If we make \(\alpha\) very small, we will reject \(H_0\) less often and avoid Type I errors. But that means that we are MORE likely to fail to reject the null hypothesis when we SHOULD have rejected it. This is a Type II error.

DEFINITION: Type II Error: Failing to Reject a FALSE null hypothesis. In some contexts this is called a FALSE NEGATIVE.

For example, if we failed to find evidence that the new cancer therapy worked but it really WAS effective, then we missed out on an a new, life-saving breakthrough.

Choosing Alpha and Understanding Error Types

Choosing an appropriate alpha level involves balancing the risk of making Type I and Type II errors

The “best” choice for alpha depends on the context of the research. In exploratory research, a higher alpha (e.g., 0.10) might be acceptable to avoid missing potentially important effects. In situations where making a false positive conclusion could have serious consequences, a lower alpha (e.g., 0.01 or even lower) is preferred.

If the \(\alpha\) value (the probability of committing a Type I error) is very small, the probability of committing a Type II error will be large. Conversely, if \(\alpha\) is allowed to be very large, then the probability of committing a Type II error will be very small.

A level of significance of \(\alpha=0.05\) seems to strike a good balance between the probabilities of committing a Type I versus a Type II error. However, there may be instances where it will be important to choose a different value for \(\alpha\). The important thing is to choose \(\alpha\) before you collect your data. Typical choices of \(\alpha\) are \(0.05\) (most common), \(0.1\), and \(0.01\).

Visualizing Error

The graph below illustrates the relationship between Type I and Type II errors. The red distribution represents the Null Hypothesis, the sampling distribution of mean lengths of foot-long sandwiches, assuming \(\mu_0=12\).

The blue distribution represents the “TRUE” distribution with a mean, \(\mu_{truth}=11.2\). We never know this in the real world, but to illustrate, here is a situation where the true population mean is, in fact, less than 12. The right decision would be to REJECT \(H_0\).

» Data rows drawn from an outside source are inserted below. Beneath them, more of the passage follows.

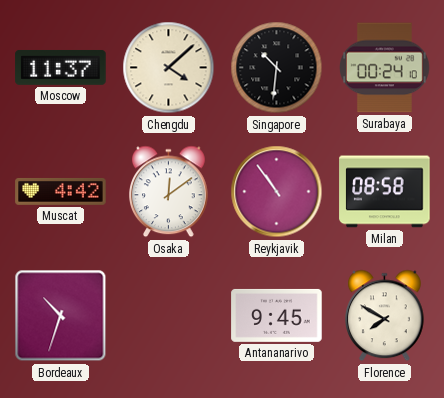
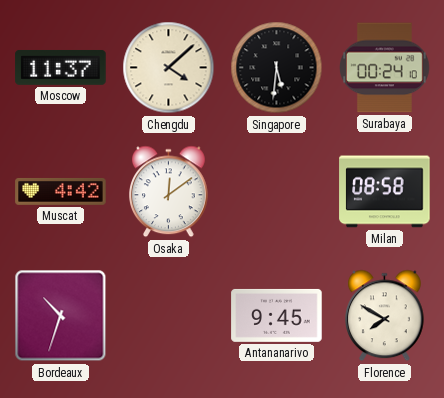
Singapore: 10:31 -> 5:31
Reykjavik: 10:54 -> none
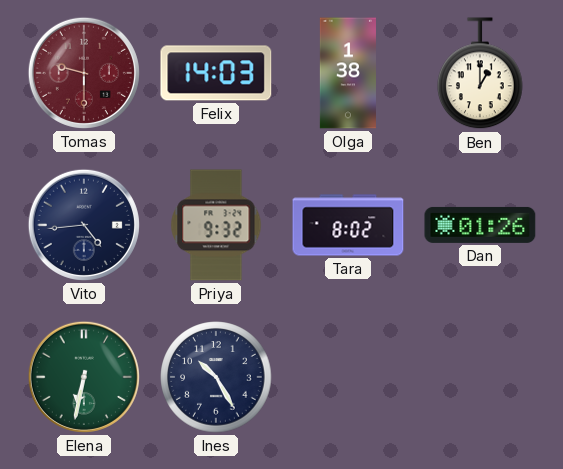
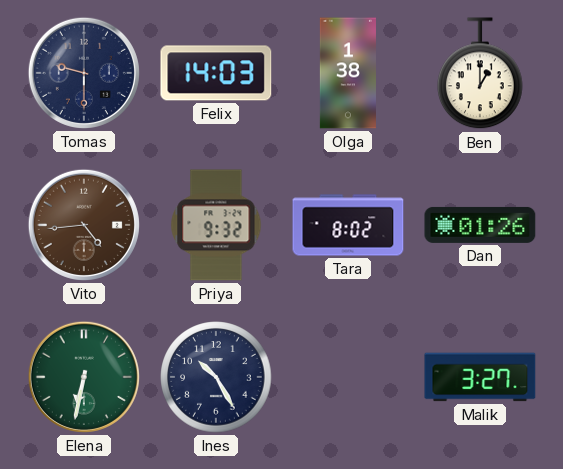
Tomas dial: burgundy -> navy
Vito dial: navy -> brown
Malik: none -> 3:27
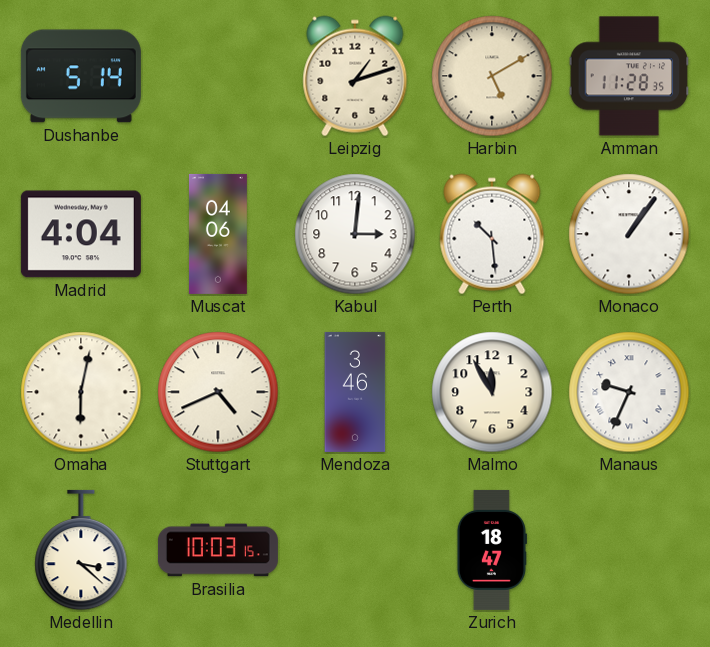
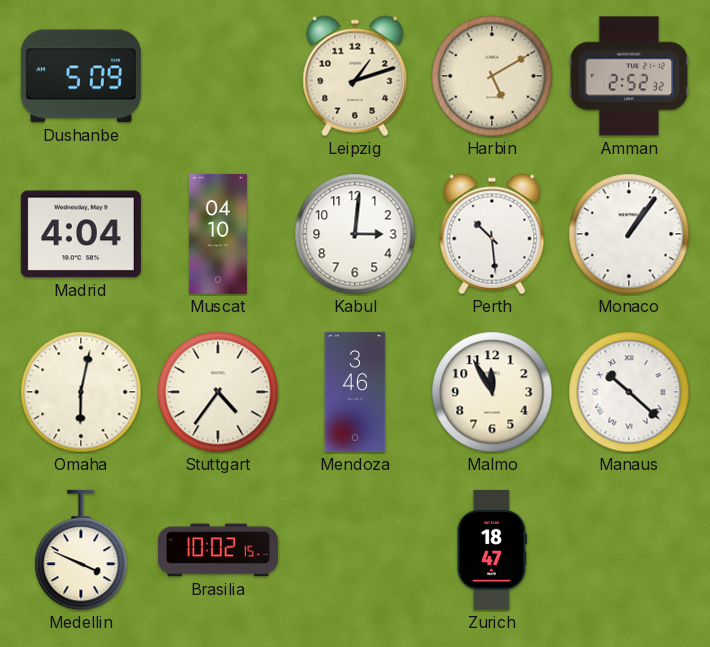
Dushanbe: 5:14 -> 5:09
Amman: 11:28 -> 2:52
Muscat: 04:06 -> 04:10
Stuttgart: 4:41 -> 4:36
Manaus: 9:34 -> 10:22
Medellin: 3:22 -> 3:49
Brasilia: 10:03 -> 10:02
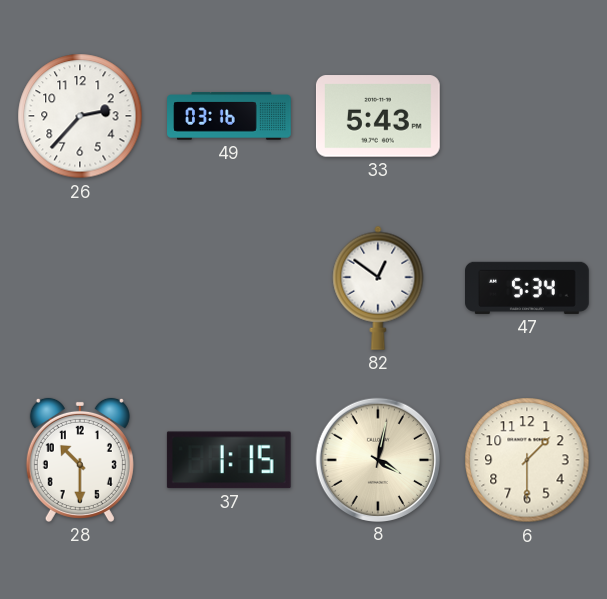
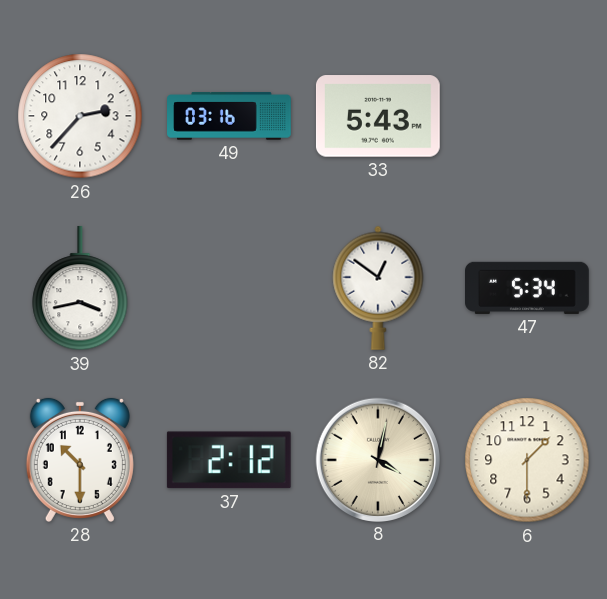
39: none -> 3:43
37: 1:15 -> 2:12
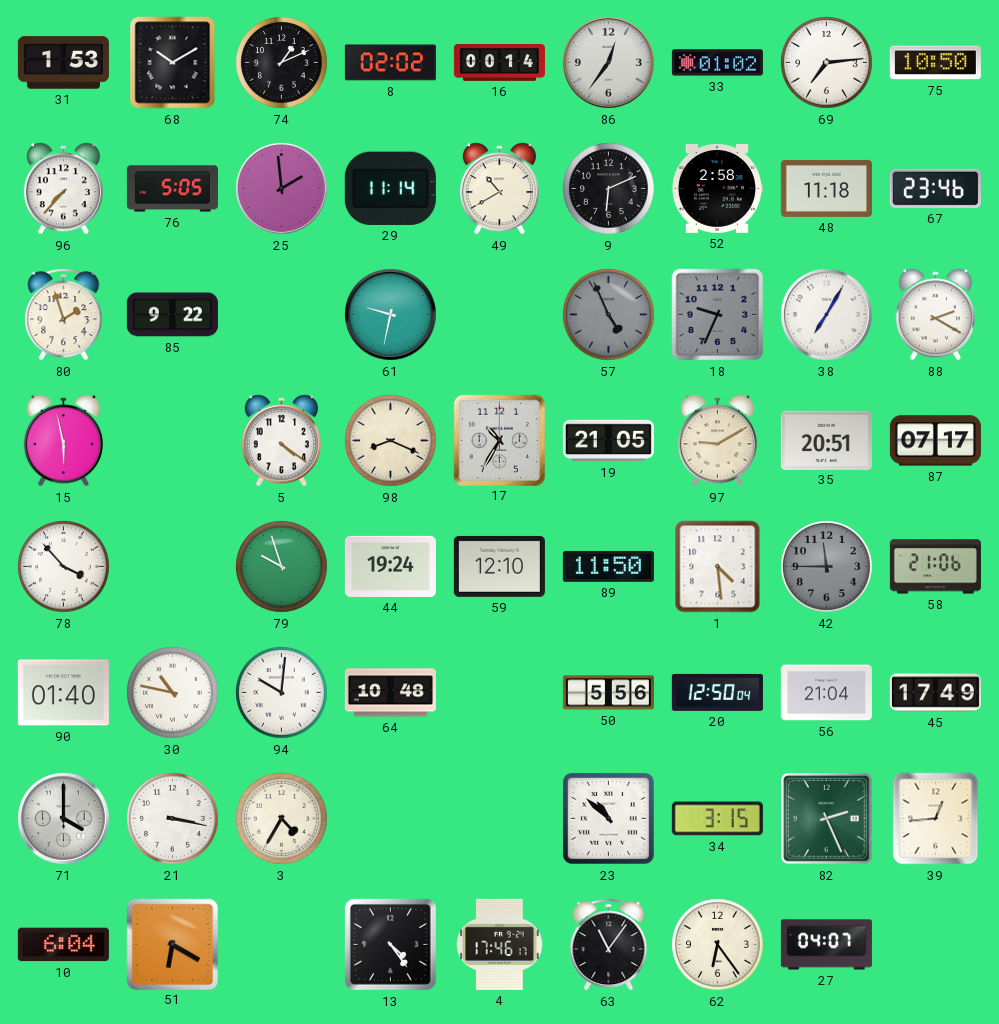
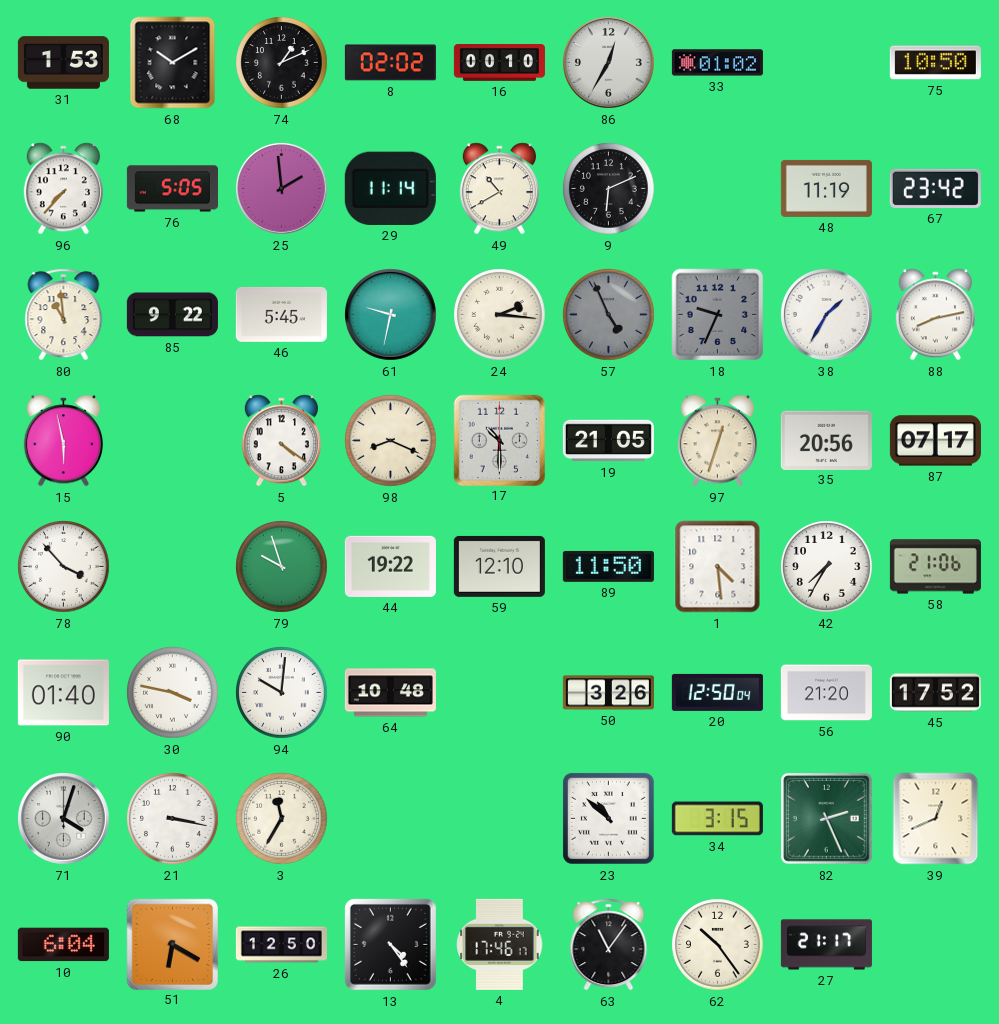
16: 00:14 -> 00:10
86: 12:36 -> 12:35
69: 7:14 -> none
52: 2:58 -> none
48: 11:18 -> 11:19
67: 23:46 -> 23:42
80: 1:57 -> 10:59
46: none -> 5:45
24: none -> 2:16
38: 7:05 -> 1:35
88: 2:20 -> 8:13
17: 10:35 -> 10:30
97: 9:10 -> 12:33
35: 20:51 -> 20:56
44: 19:24 -> 19:22
42: 11:45 -> 7:35
42 dial: grey -> white
30: 10:47 -> 3:47
50: 5:56 -> 3:26
56: 21:04 -> 21:20
45: 17:49 -> 17:52
71: 4:00 -> 4:03
3: 4:35 -> 11:35
39: 12:44 -> 12:41
26: none -> 12:50
62: 6:24 -> 10:24
27: 04:07 -> 21:17
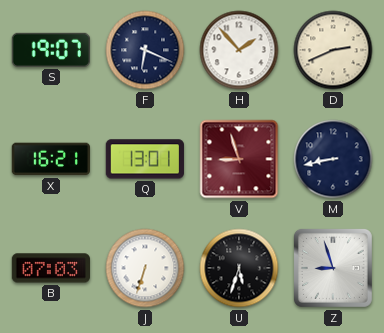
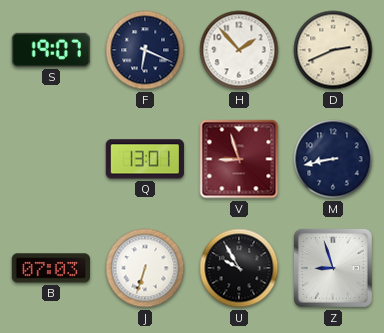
X: 16:21 -> none
U: 5:33 -> 9:55
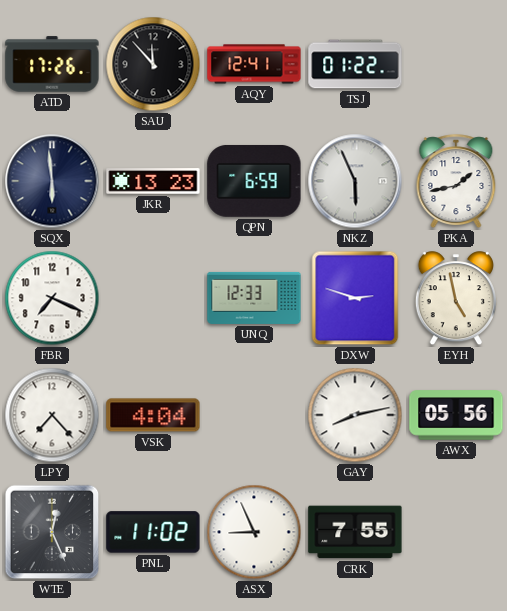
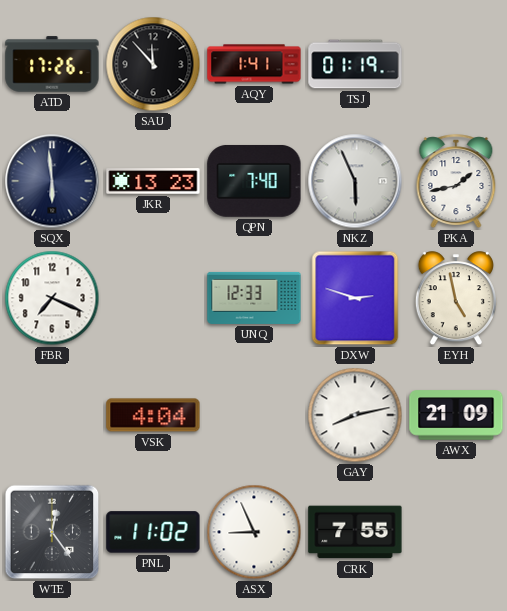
AQY: 12:41 -> 1:41
TSJ: 01:22 -> 01:19
QPN: 6:59 -> 7:40
LPY: 7:23 -> none
AWX: 05:56 -> 21:09
WTE: 12:26 -> 12:24
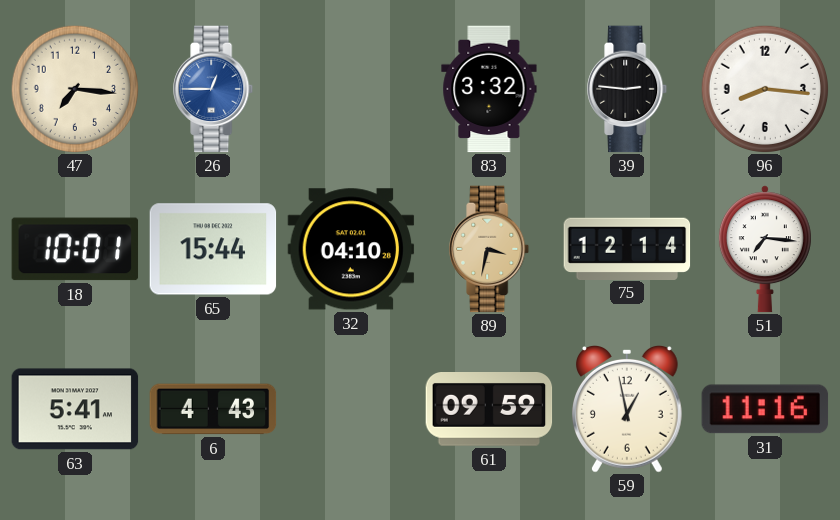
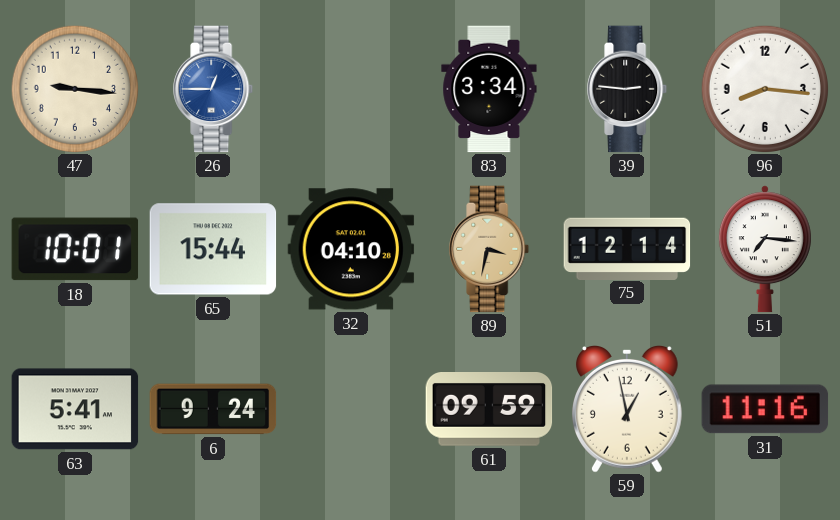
47: 7:16 -> 9:16
83: 3:32 -> 3:34
6: 4:43 -> 9:24
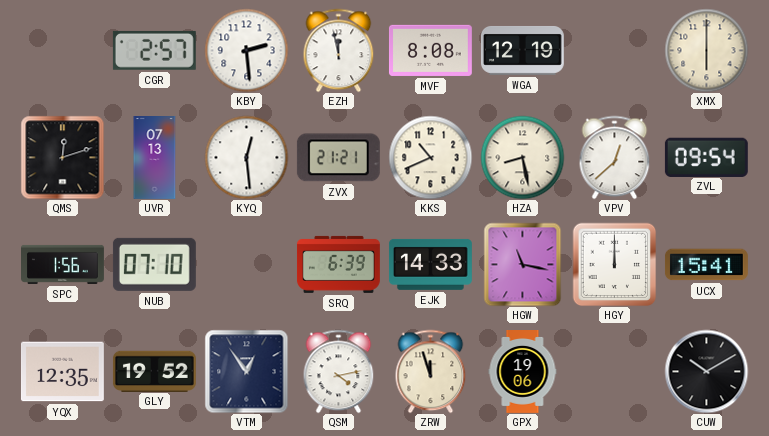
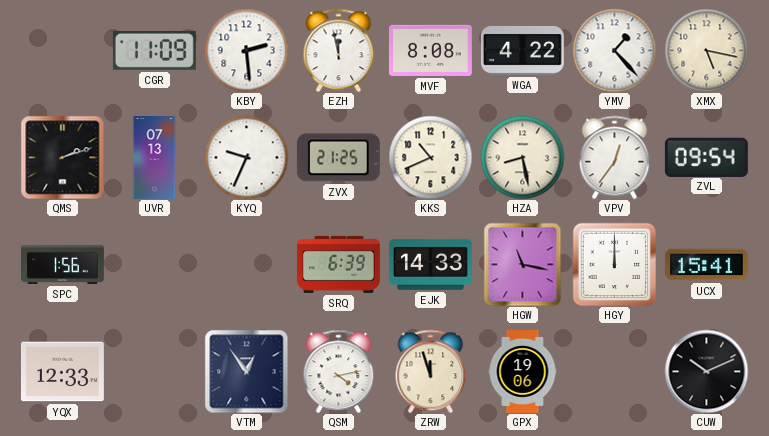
CGR: 2:57 -> 11:09
WGA: 12:19 -> 4:22
YMV: none -> 1:23
XMX: 6:00 -> 5:17
QMS: 12:12 -> 2:12
KYQ: 12:29 -> 9:34
ZVX: 21:21 -> 21:25
VPV: 12:38 -> 12:36
NUB: 07:10 -> none
YQX: 12:35 -> 12:33
GLY: 19:52 -> none
CUW: 10:10 -> 10:11
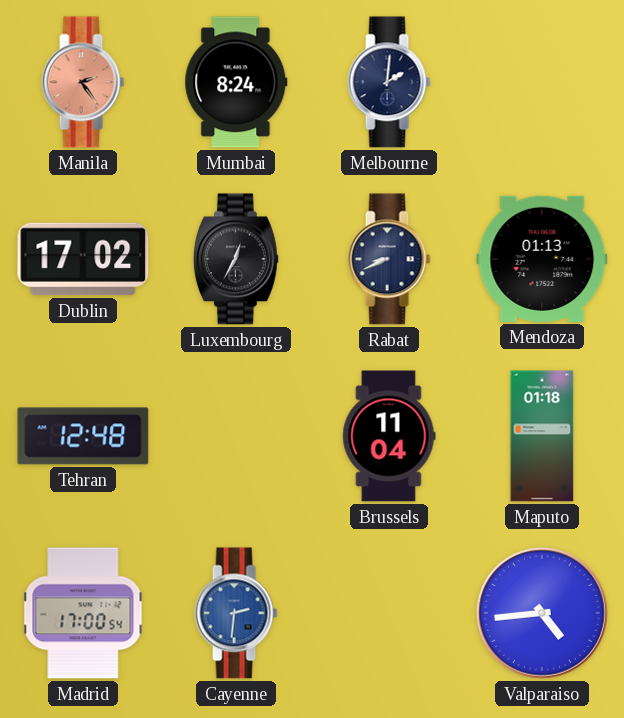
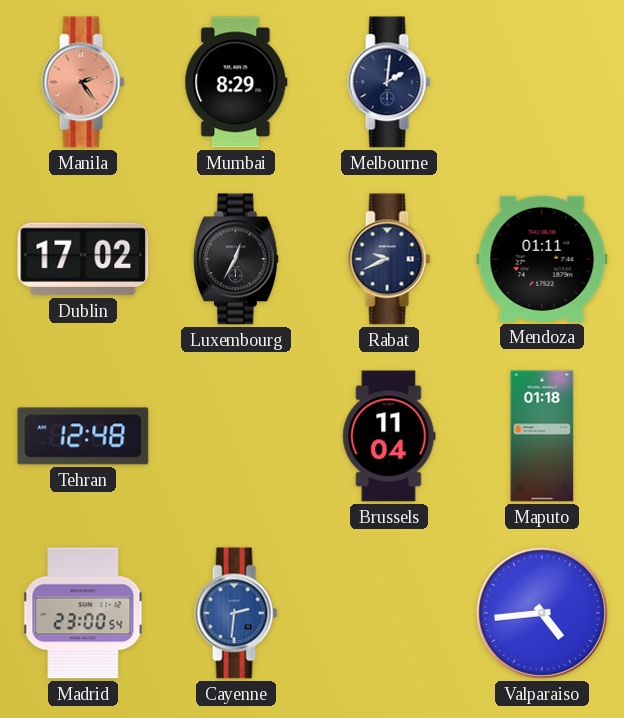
Mumbai: 8:24 -> 8:29
Rabat: 8:41 -> 9:41
Mendoza: 01:13 -> 01:11
Madrid: 17:00 -> 23:00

If we set \(\alpha = 0.01\) (red shaded area), we can see that any sample mean to the right of the cutoff would fail to reject the null hypothesis. This mistake would be a Type II error.

While we don’t know what the “TRUE” distribution is, we can see the relationship between moving the cutoff based on \(\alpha\) would do to the probability of failing to reject the null hypothesis even when it is FALSE.